Available records:
------------------------------------------------------------

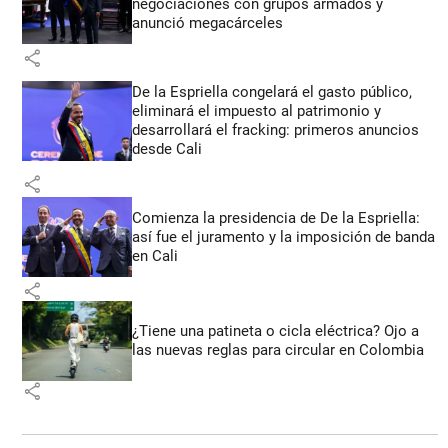
negociaciones con grupos armados y
anunció megacárceles
share
De la Espriella congelará el gasto público,
eliminará el impuesto al patrimonio y
desarrollará el fracking: primeros anuncios
desde Cali
share
Comienza la presidencia de De la Espriella:
así fue el juramento y la imposición de banda
en Cali
share
¿Tiene una patineta o cicla eléctrica? Ojo a
las nuevas reglas para circular en Colombia
share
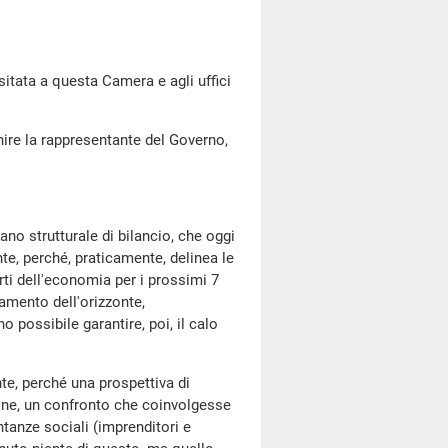
itata a questa Camera e agli uffici
nire la rappresentante del Governo,
ano strutturale di bilancio, che oggi
, perché, praticamente, delinea le
rti dell'economia per i prossimi 7
gamento dell'orizzonte,
 possibile garantire, poi, il calo
e, perché una prospettiva di
one, un confronto che coinvolgesse
ntanze sociali (imprenditori e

------------------------------------------------------------

Exercise goal: Transcribe only what runs from the line with "one, un confronto che coinvolgesse" to the last line above, keeping every line exactly as written.

Output below:
one, un confronto che coinvolgesse
ntanze sociali (imprenditori e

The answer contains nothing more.